Segment Start: DATASET CONTENT

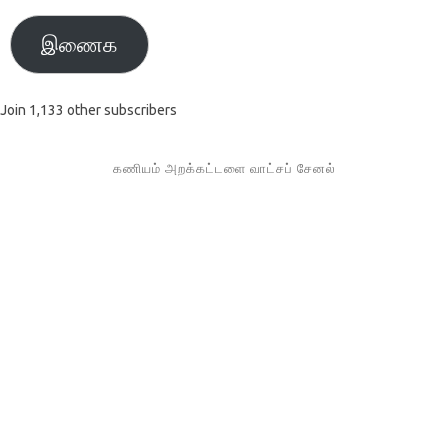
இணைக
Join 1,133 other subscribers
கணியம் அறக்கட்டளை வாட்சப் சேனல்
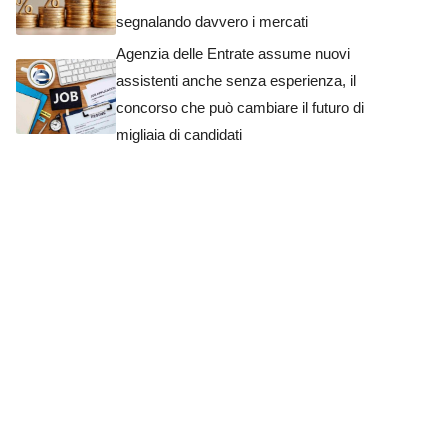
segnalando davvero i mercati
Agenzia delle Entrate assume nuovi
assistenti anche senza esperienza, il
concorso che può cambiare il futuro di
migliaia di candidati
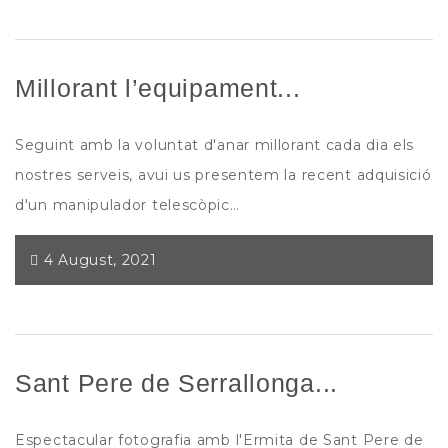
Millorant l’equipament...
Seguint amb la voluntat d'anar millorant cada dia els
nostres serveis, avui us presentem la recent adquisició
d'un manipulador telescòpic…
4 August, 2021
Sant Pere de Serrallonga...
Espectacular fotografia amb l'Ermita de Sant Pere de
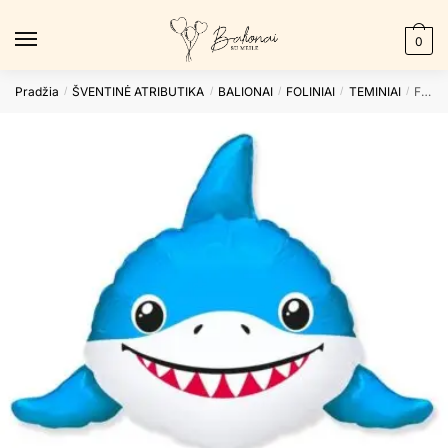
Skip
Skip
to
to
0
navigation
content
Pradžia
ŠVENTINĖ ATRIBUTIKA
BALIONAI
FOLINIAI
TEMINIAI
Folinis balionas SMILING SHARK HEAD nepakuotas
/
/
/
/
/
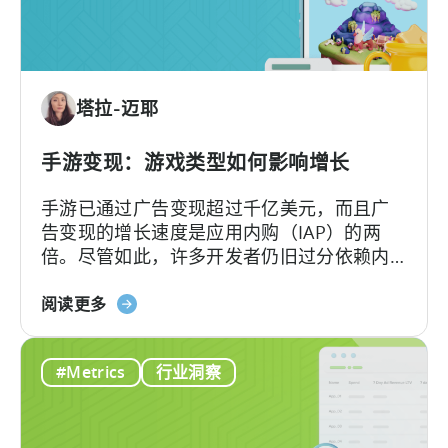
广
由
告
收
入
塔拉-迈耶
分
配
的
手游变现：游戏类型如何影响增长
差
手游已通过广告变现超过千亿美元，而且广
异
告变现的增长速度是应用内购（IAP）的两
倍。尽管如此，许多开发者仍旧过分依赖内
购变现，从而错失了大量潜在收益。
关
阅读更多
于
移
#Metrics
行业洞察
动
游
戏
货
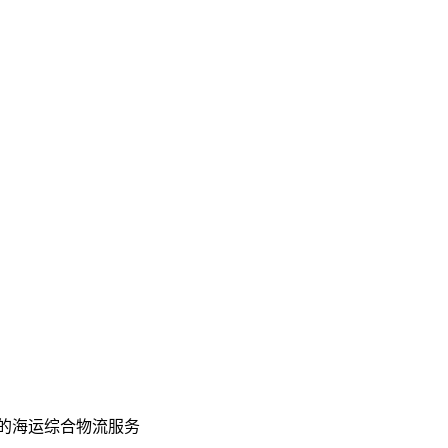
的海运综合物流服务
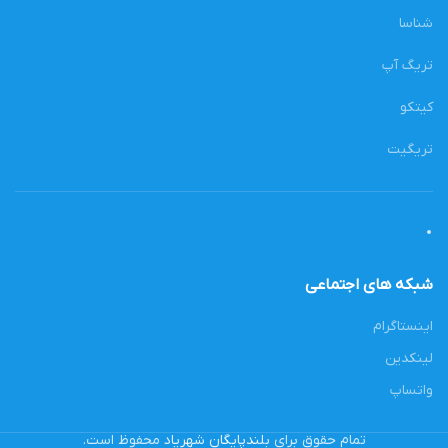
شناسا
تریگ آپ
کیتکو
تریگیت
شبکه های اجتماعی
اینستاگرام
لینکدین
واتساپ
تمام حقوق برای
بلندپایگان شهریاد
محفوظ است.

Segment End: DATASET CONTENT

### EXERCISE AIM
The records above need to be given again exactly. Omit the pictures.

### RESULT OF THIS TASK
இணைக
Join 1,133 other subscribers
கணியம் அறக்கட்டளை வாட்சப் சேனல்
segnalando davvero i mercati
Agenzia delle Entrate assume nuovi
assistenti anche senza esperienza, il
concorso che può cambiare il futuro di
migliaia di candidati
Millorant l’equipament...
Seguint amb la voluntat d'anar millorant cada dia els
nostres serveis, avui us presentem la recent adquisició
d'un manipulador telescòpic…
4 August, 2021
Sant Pere de Serrallonga...
Espectacular fotografia amb l'Ermita de Sant Pere de
Skip
Skip
to
to
0
navigation
content
Pradžia
ŠVENTINĖ ATRIBUTIKA
BALIONAI
FOLINIAI
TEMINIAI
Folinis balionas SMILING SHARK HEAD nepakuotas
/
/
/
/
/
广
由
告
收
入
塔拉-迈耶
分
配
的
手游变现：游戏类型如何影响增长
差
手游已通过广告变现超过千亿美元，而且广
异
告变现的增长速度是应用内购（IAP）的两
倍。尽管如此，许多开发者仍旧过分依赖内
购变现，从而错失了大量潜在收益。
关
阅读更多
于
移
#Metrics
行业洞察
动
游
戏
货
的海运综合物流服务
شناسا
تریگ آپ
کیتکو
تریگیت
شبکه های اجتماعی
اینستاگرام
لینکدین
واتساپ
تمام حقوق برای
بلندپایگان شهریاد
محفوظ است.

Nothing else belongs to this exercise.